Il me sembla qu’en parlant ainsi il jetait un regard oblique sur le massif où j’étais, comme s’il eût deviné ma présence. Peut-être l’agitation de quelques branches m’avait-elle trahi.

— Puis-je vous demander, dit l’abbé, ce que vous avez de commun aujourd’hui avec ce jeune homme ? Ne craignez-vous pas qu’aigri par les mauvais traitemens qui ne lui furent pas épargnés autrefois à la Roche-Mauprat, il ne refuse de vous voir ?

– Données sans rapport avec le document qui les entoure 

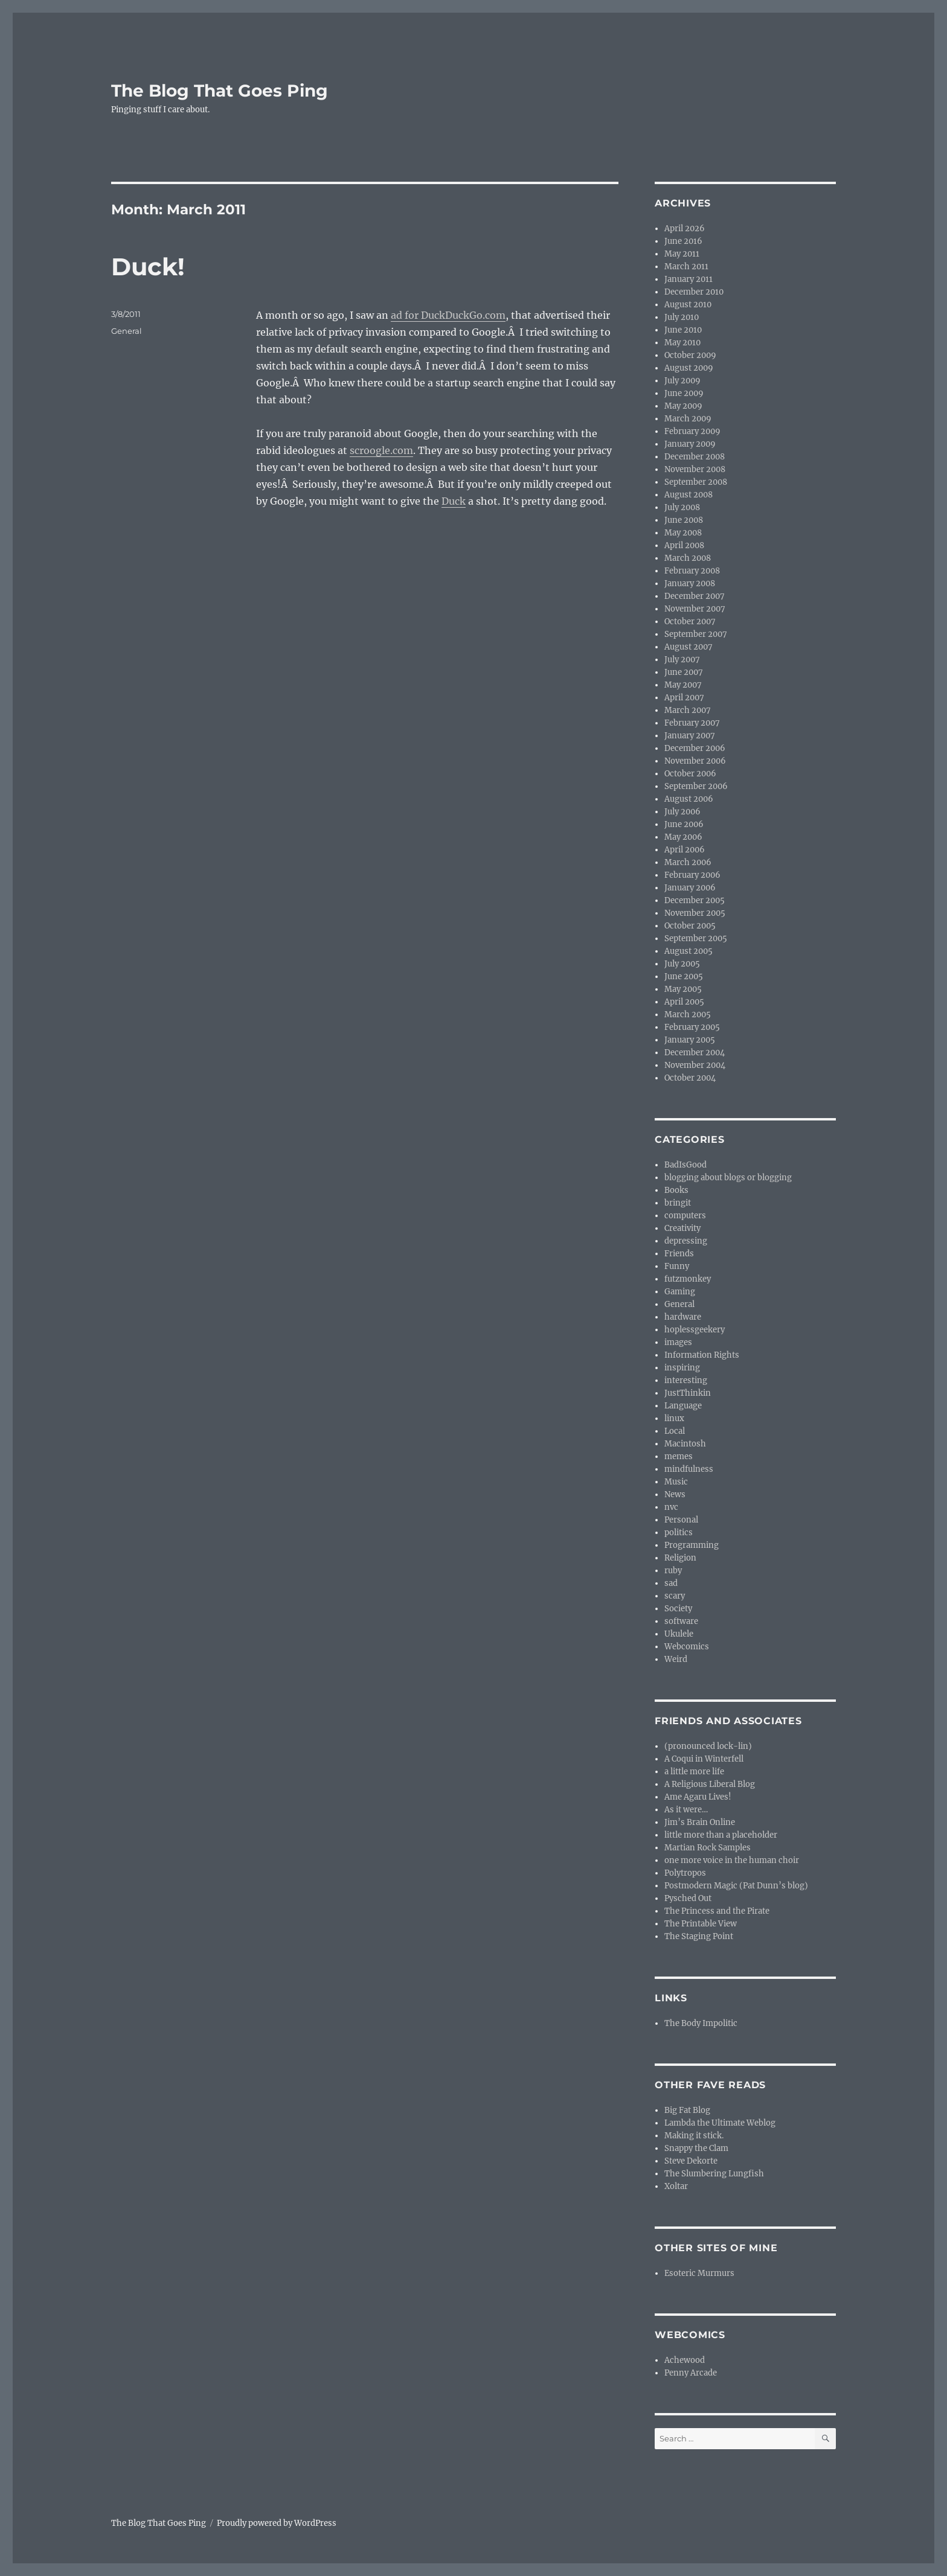 Image resolution: width=947 pixels, height=2576 pixels. What do you see at coordinates (681, 254) in the screenshot?
I see `May 2011` at bounding box center [681, 254].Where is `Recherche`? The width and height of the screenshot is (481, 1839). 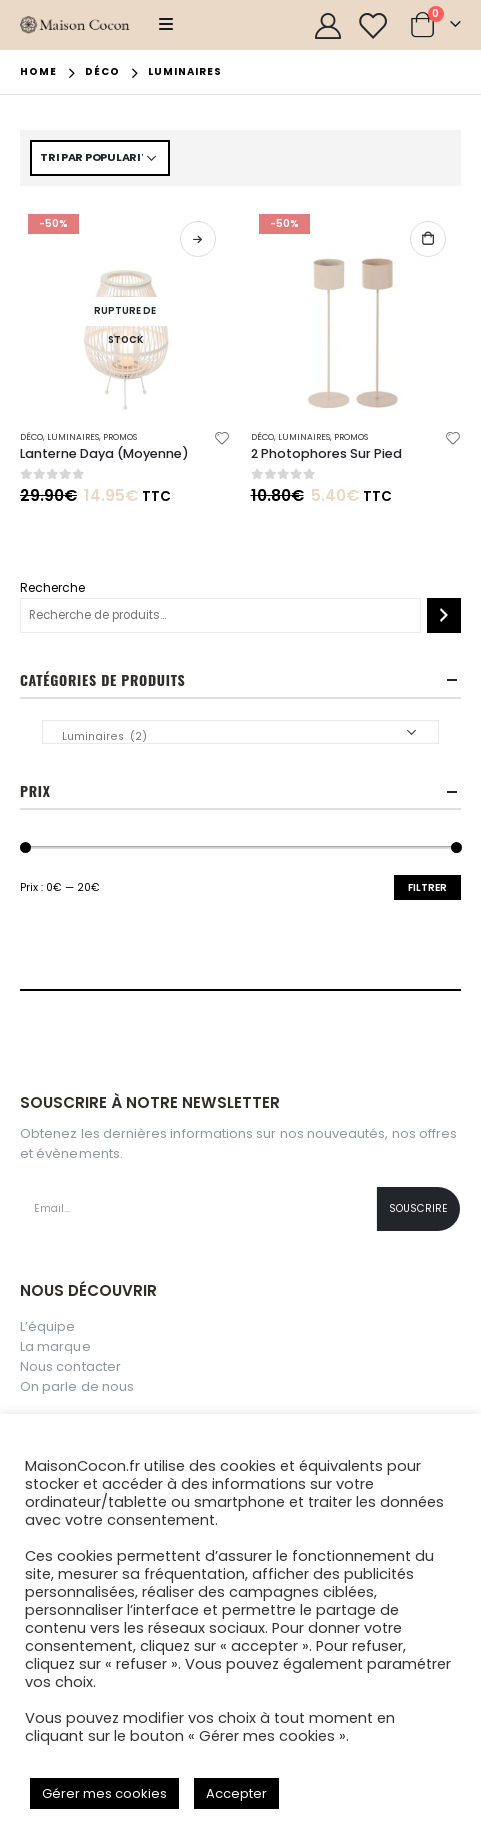 Recherche is located at coordinates (52, 587).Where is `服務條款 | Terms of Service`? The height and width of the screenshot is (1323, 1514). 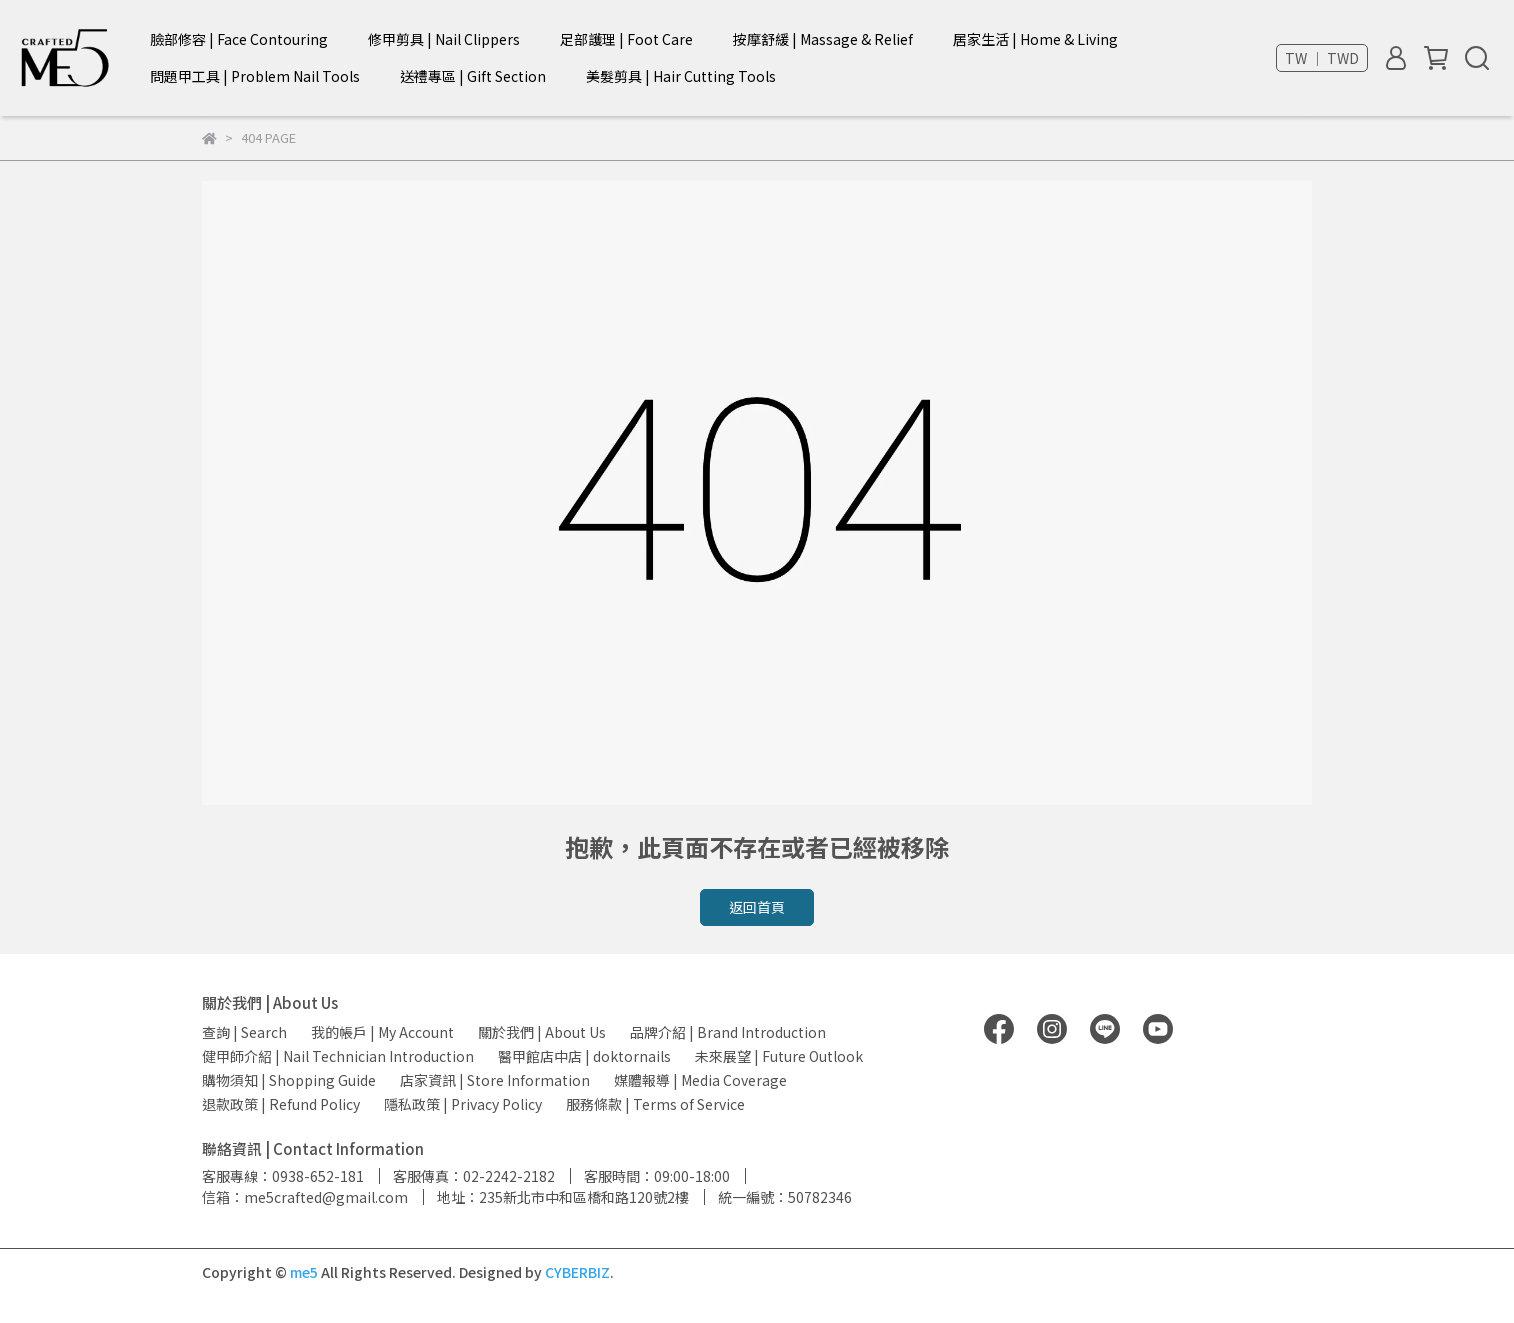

— Je suis certain qu’il le refusera, car je sais la haine qu’il nourrit pour moi, dit le trappiste en se tournant encore vers le lieu où j’étais. Mais j’espère que vous le déciderez à m’accorder cette entrevue, car vous êtes généreux et bon, monsieur l’abbé. Vous m’avez promis de m’obliger, et, d’ailleurs, vous êtes l’ami du jeune Mauprat, et vous lui ferez comprendre qu’il y va de ses intérêts et de l’honneur de son nom.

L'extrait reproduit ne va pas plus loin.